[Start of Attachment]

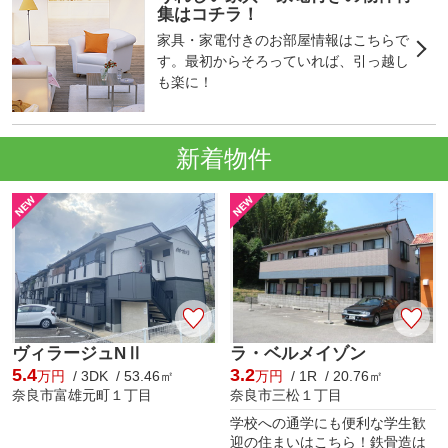
集はコチラ！
家具・家電付きのお部屋情報はこちらで
す。最初からそろっていれば、引っ越し
も楽に！
新着物件
ヴィラージュNⅡ
ラ・ベルメイゾン
5.4
3.2
万円
/ 3DK / 53.46㎡
万円
/ 1R / 20.76㎡
奈良市富雄元町１丁目
奈良市三松１丁目
学校への通学にも便利な学生歓
迎の住まいはこちら！鉄骨造は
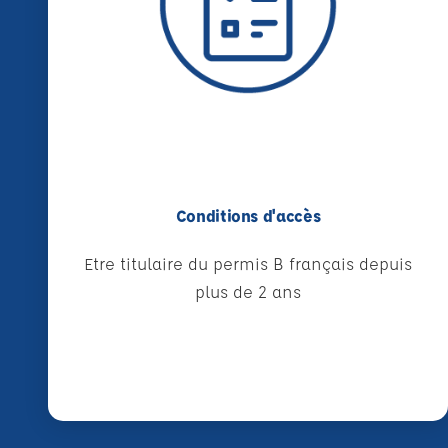
Conditions d'accès
Etre titulaire du permis B français depuis
plus de 2 ans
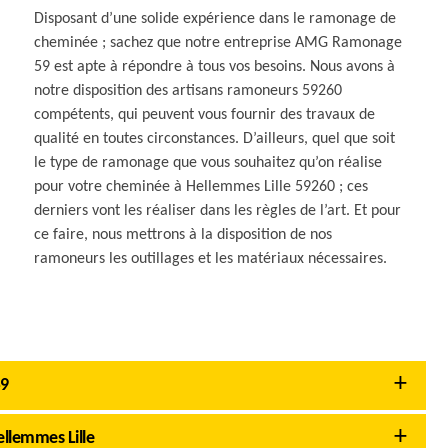
Disposant d’une solide expérience dans le ramonage de
cheminée ; sachez que notre entreprise AMG Ramonage
59 est apte à répondre à tous vos besoins. Nous avons à
notre disposition des artisans ramoneurs 59260
compétents, qui peuvent vous fournir des travaux de
qualité en toutes circonstances. D’ailleurs, quel que soit
le type de ramonage que vous souhaitez qu’on réalise
pour votre cheminée à Hellemmes Lille 59260 ; ces
derniers vont les réaliser dans les règles de l’art. Et pour
ce faire, nous mettrons à la disposition de nos
ramoneurs les outillages et les matériaux nécessaires.
59
llemmes Lille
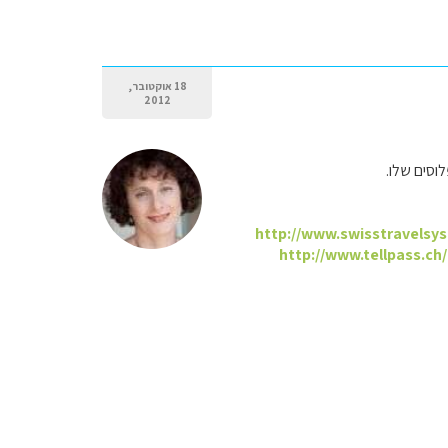
18 אוקטובר,
2012
וסים שלו.
http://www.swisstravelsy
http://www.tellpass.c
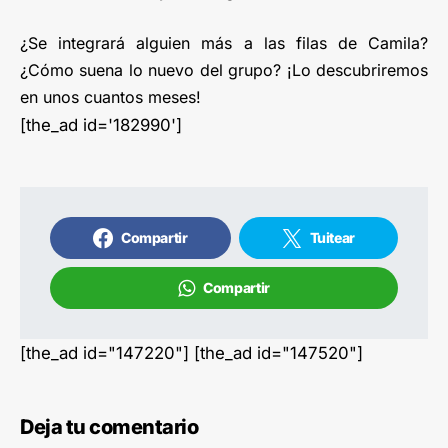
¿Se integrará alguien más a las filas de Camila?
¿Cómo suena lo nuevo del grupo? ¡Lo descubriremos
en unos cuantos meses!
[the_ad id='182990']
Compartir
Tuitear
Compartir
[the_ad id="147220"] [the_ad id="147520"]
Deja tu comentario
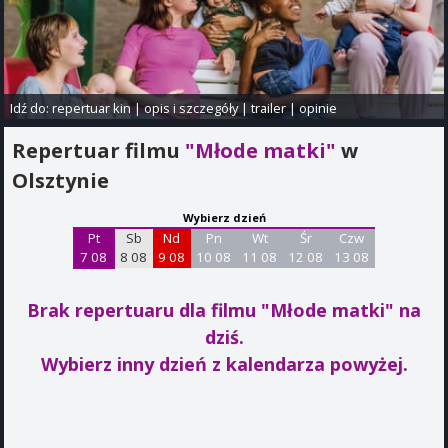
Idź do:
repertuar kin
|
opis i szczegóły
|
trailer
|
opinie
Repertuar filmu
"Młode matki"
w
Olsztynie
Wybierz dzień
Pt
Sb
Nd
Pn
Wt
Śr
Czw
7 08
8 08
9 08
10 08
11 08
12 08
13 08
Brak repertuaru dla filmu "Młode matki"
na
dziś.
Wybierz inny dzień z kalendarza powyżej.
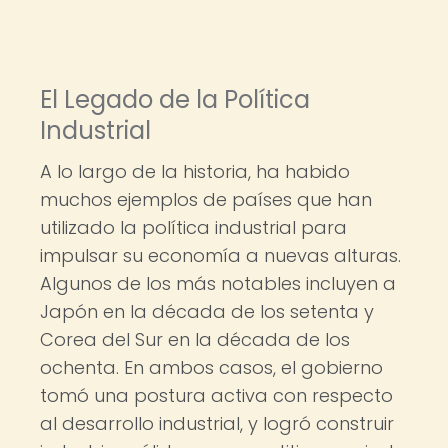
El Legado de la Política
Industrial
A lo largo de la historia, ha habido
muchos ejemplos de países que han
utilizado la política industrial para
impulsar su economía a nuevas alturas.
Algunos de los más notables incluyen a
Japón en la década de los setenta y
Corea del Sur en la década de los
ochenta. En ambos casos, el gobierno
tomó una postura activa con respecto
al desarrollo industrial, y logró construir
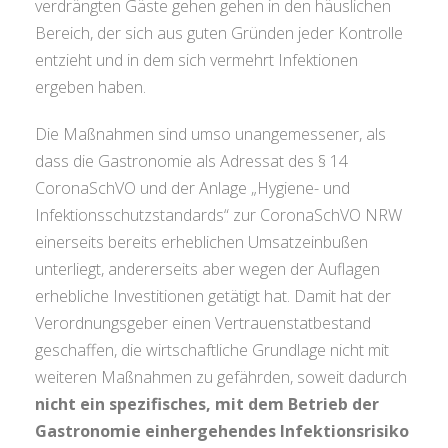
verdrängten Gäste gehen gehen in den häuslichen
Bereich, der sich aus guten Gründen jeder Kontrolle
entzieht und in dem sich vermehrt Infektionen
ergeben haben.
Die Maßnahmen sind umso unangemessener, als
dass die Gastronomie als Adressat des § 14
CoronaSchVO und der Anlage „Hygiene- und
Infektionsschutzstandards“ zur CoronaSchVO NRW
einerseits bereits erheblichen Umsatzeinbußen
unterliegt, andererseits aber wegen der Auflagen
erhebliche Investitionen getätigt hat. Damit hat der
Verordnungsgeber einen Vertrauenstatbestand
geschaffen, die wirtschaftliche Grundlage nicht mit
weiteren Maßnahmen zu gefährden, soweit dadurch
nicht ein spezifisches, mit dem Betrieb der
Gastronomie einhergehendes Infektionsrisiko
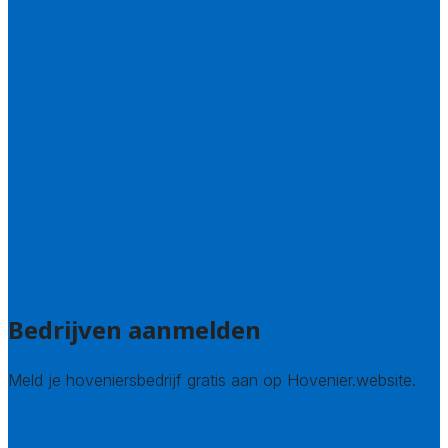
Flevoland
Friesland
Gelderland
Groningen
Overijssel
Limburg
Noord-Brabant
Noord-Holland
Utrecht
Zuid-Holland
Zeeland
Alle steden
Bedrijven aanmelden
Meld je hoveniersbedrijf gratis aan op Hovenier.website.
Hovenier leads kopen
Bedrijf aanmelden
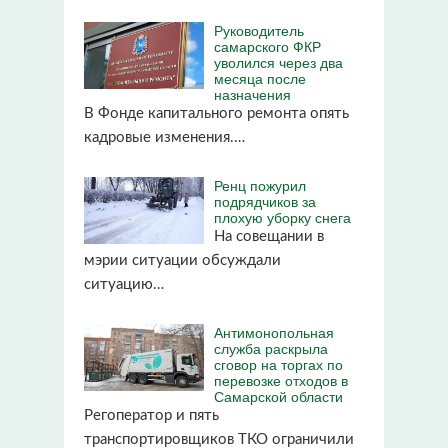
Руководитель
самарского ФКР
уволился через два
месяца после
назначения
В Фонде капитального ремонта опять
кадровые изменения.…
Ренц пожурил
подрядчиков за
плохую уборку снега
На совещании в
мэрии ситуации обсуждали
ситуацию…
Антимонопольная
служба раскрыла
сговор на торгах по
перевозке отходов в
Самарской области
Регоператор и пять
транспортировщиков ТКО ограничили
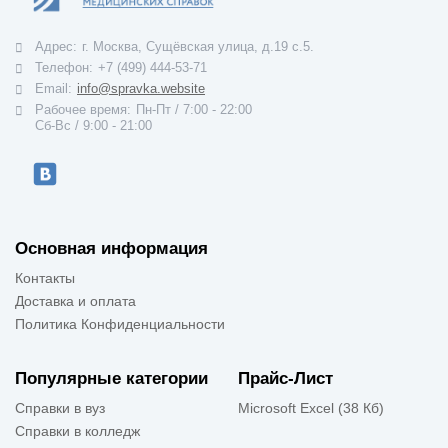
Адрес:
г. Москва, Сущёвская улица, д.19 с.5.
Телефон:
+7 (499) 444-53-71
Email:
info@spravka.website
Рабочее время:
Пн-Пт / 7:00 - 22:00
Cб-Вс / 9:00 - 21:00
Основная информация
Контакты
Доставка и оплата
Политика Конфиденциальности
Популярные категории
Прайс-Лист
Справки в вуз
Microsoft Excel (38 Кб)
Справки в колледж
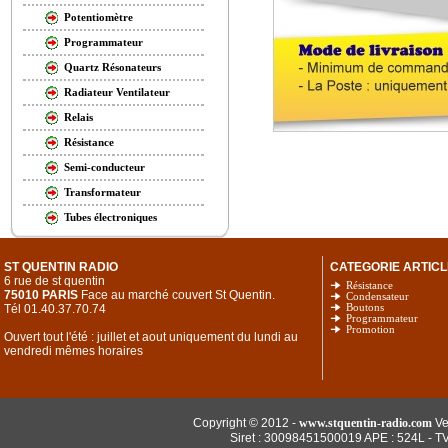
Potentiomètre
Programmateur
Quartz Résonateurs
Radiateur Ventilateur
Relais
Résistance
Semi-conducteur
Transformateur
Tubes électroniques
ST QUENTIN RADIO
CATEGORIE ARTICL
6 rue de st quentin
Résistance
75010 PARIS
Face au marché couvert St Quentin.
Condensateur
Tél 01.40.37.70.74
Boutons
Programmateur
Promotion
Ouvert tout l'été : juillet et aout uniquement du lundi au
vendredi mêmes horaires
Copyright © 2012 -
www.stquentin-radio.com
Ve
Siret : 30098451500019 APE : 524L - T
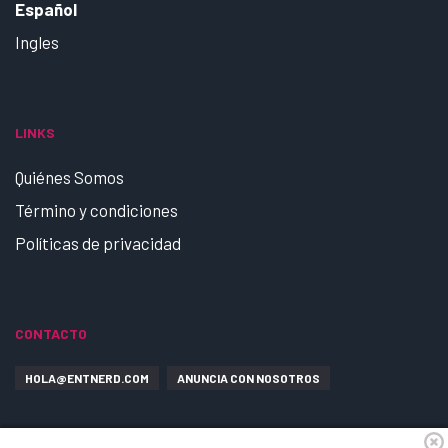
Español
Ingles
LINKS
Quiénes Somos
Término y condiciones
Políticas de privacidad
CONTACTO
HOLA@ENTNERD.COM
ANUNCIA CON NOSOTROS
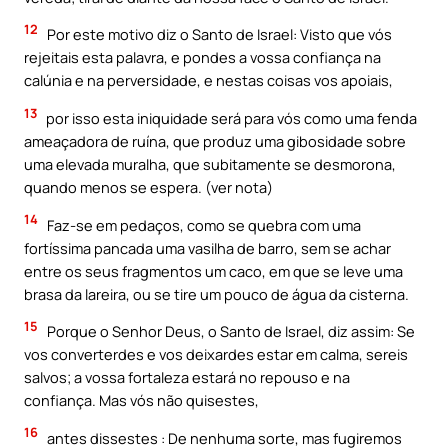
12
Por este motivo diz o Santo de Israel: Visto que vós
rejeitais esta palavra, e pondes a vossa confiança na
calúnia e na perversidade, e nestas coisas vos apoiais,
13
por isso esta iniquidade será para vós como uma fenda
ameaçadora de ruína, que produz uma gibosidade sobre
uma elevada muralha, que subitamente se desmorona,
quando menos se espera. (ver nota)
14
Faz-se em pedaços, como se quebra com uma
fortíssima pancada uma vasilha de barro, sem se achar
entre os seus fragmentos um caco, em que se leve uma
brasa da lareira, ou se tire um pouco de água da cisterna.
15
Porque o Senhor Deus, o Santo de Israel, diz assim: Se
vos converterdes e vos deixardes estar em calma, sereis
salvos; a vossa fortaleza estará no repouso e na
confiança. Mas vós não quisestes,
16
antes dissestes : De nenhuma sorte, mas fugiremos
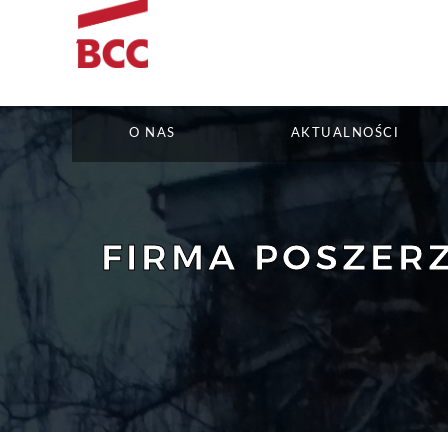
O NAS
AKTUALNOŚCI
FIRMA POSZERZ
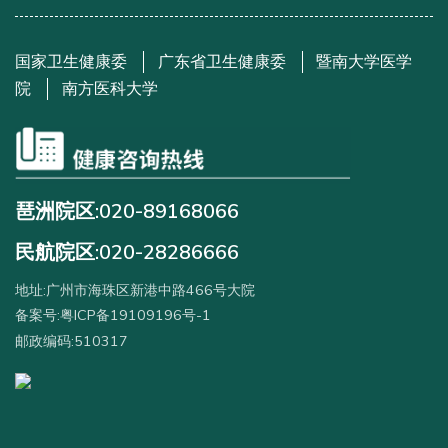
国家卫生健康委
广东省卫生健康委
暨南大学医学
院
南方医科大学
琶洲院区:020-89168066
民航院区:020-28286666
地址:广州市海珠区新港中路466号大院
备案号:粤ICP备19109196号-1
邮政编码:510317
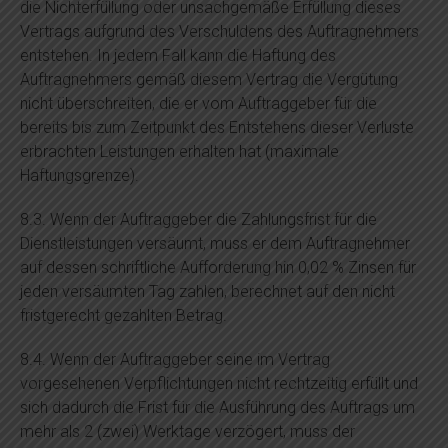
die Nichterfüllung oder unsachgemäße Erfüllung dieses
Vertrags aufgrund des Verschuldens des Auftragnehmers
entstehen. In jedem Fall kann die Haftung des
Auftragnehmers gemäß diesem Vertrag die Vergütung
nicht überschreiten, die er vom Auftraggeber für die
bereits bis zum Zeitpunkt des Entstehens dieser Verluste
erbrachten Leistungen erhalten hat (maximale
Haftungsgrenze).
8.3. Wenn der Auftraggeber die Zahlungsfrist für die
Dienstleistungen versäumt, muss er dem Auftragnehmer
auf dessen schriftliche Aufforderung hin 0,02 % Zinsen für
jeden versäumten Tag zahlen, berechnet auf den nicht
fristgerecht gezahlten Betrag.
8.4. Wenn der Auftraggeber seine im Vertrag
vorgesehenen Verpflichtungen nicht rechtzeitig erfüllt und
sich dadurch die Frist für die Ausführung des Auftrags um
mehr als 2 (zwei) Werktage verzögert, muss der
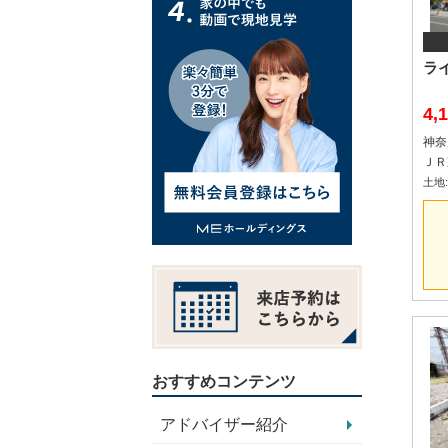
ラ
4,
神奈
土地:-
おすすめコンテンツ
アドバイザー紹介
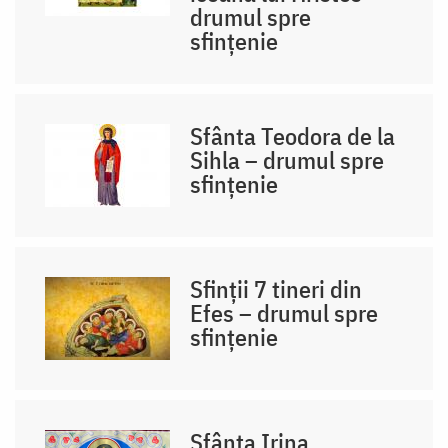
drumul spre
sfințenie
Sfânta Teodora de la
Sihla – drumul spre
sfințenie
Sfinții 7 tineri din
Efes – drumul spre
sfințenie
Sfânta Irina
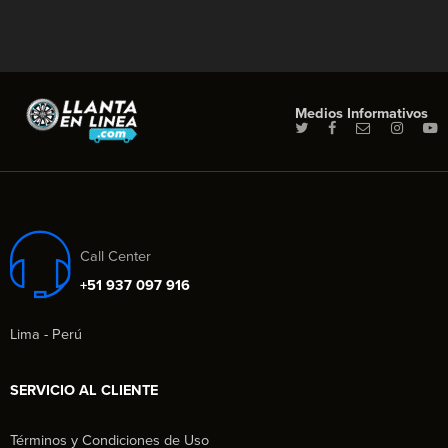
Medios Informativos
Call Center
+51 937 097 916
Lima - Perú
SERVICIO AL CLIENTE
Términos y Condiciones de Uso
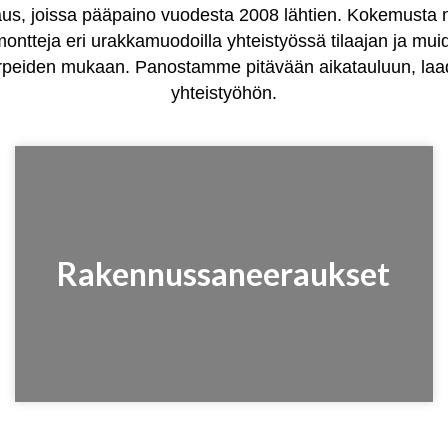
aus, joissa pääpaino vuodesta 2008 lähtien. Kokemusta 
ontteja eri urakkamuodoilla yhteistyössä tilaajan ja mui
 tarpeiden mukaan. Panostamme pitävään aikatauluun, la
yhteistyöhön.
Rakennussaneeraukset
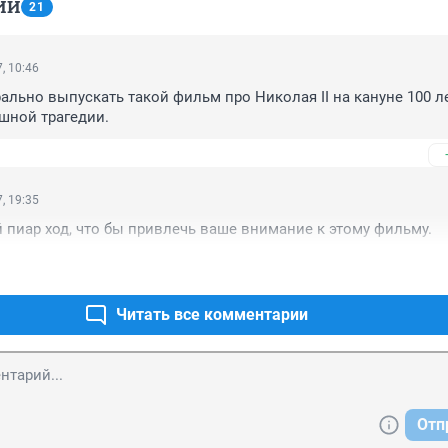
ИИ
21
, 10:46
ально выпускать такой фильм про Николая II на кануне 100 ле
шной трагедии.
, 19:35
пиар ход, что бы привлечь ваше внимание к этому фильму.
Читать все комментарии
Отп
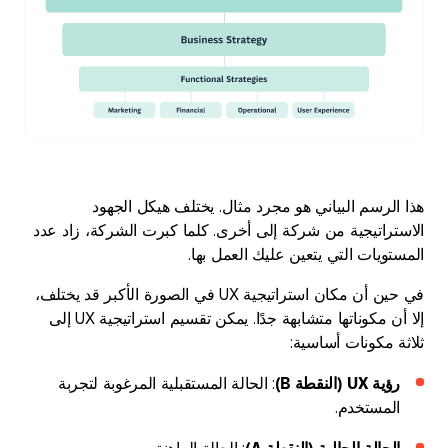
هذا الرسم البياني هو مجرد مثال. يختلف هيكل الجهود
الاستراتيجية من شركة إلى أخرى. كلما كبرت الشركة، زاد عدد
المستويات التي يتعين عليك العمل بها.
في حين أن مكان استراتيجية UX في الصورة الأكبر قد يختلف،
إلا أن مكوناتها متشابهة جدًا. يمكن تقسيم استراتيجية UX إلى
ثلاثة مكونات أساسية:
رؤية UX (النقطة B)
: الحالة المستقبلية المرغوبة لتجربة
المستخدم.
الحالة الحالية (النقطة A)
: الحالة الراهنة.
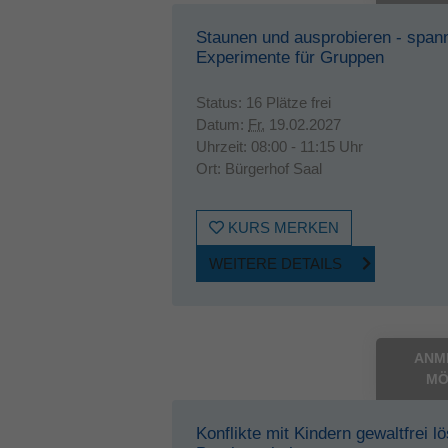
Staunen und ausprobieren - span
Experimente für Gruppen
Status:
16 Plätze frei
Datum:
Fr.
19.02.2027
Uhrzeit:
08:00 - 11:15 Uhr
Ort:
Bürgerhof Saal
KURS MERKEN
WEITERE DETAILS
ANM
MÖ
Konflikte mit Kindern gewaltfrei l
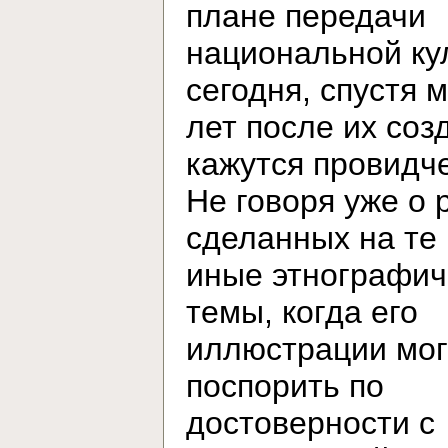
плане передачи
национальной ку
сегодня, спустя 
лет после их соз
кажутся провидч
Не говоря уже о 
сделанных на те
иные этнографич
темы, когда его
иллюстрации мог
поспорить по
достоверности с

[End of Attachment]

#### [ABOUT THIS TASK]
Your answer must consist solely of the lines above between the line holding "уволился через два" and the line holding "Самарской области", inclusive, copied exactly.

#### [ANSWER TO THE EXERCISE]
уволился через два
месяца после
назначения
В Фонде капитального ремонта опять
кадровые изменения.…
Ренц пожурил
подрядчиков за
плохую уборку снега
На совещании в
мэрии ситуации обсуждали
ситуацию…
Антимонопольная
служба раскрыла
сговор на торгах по
перевозке отходов в
Самарской области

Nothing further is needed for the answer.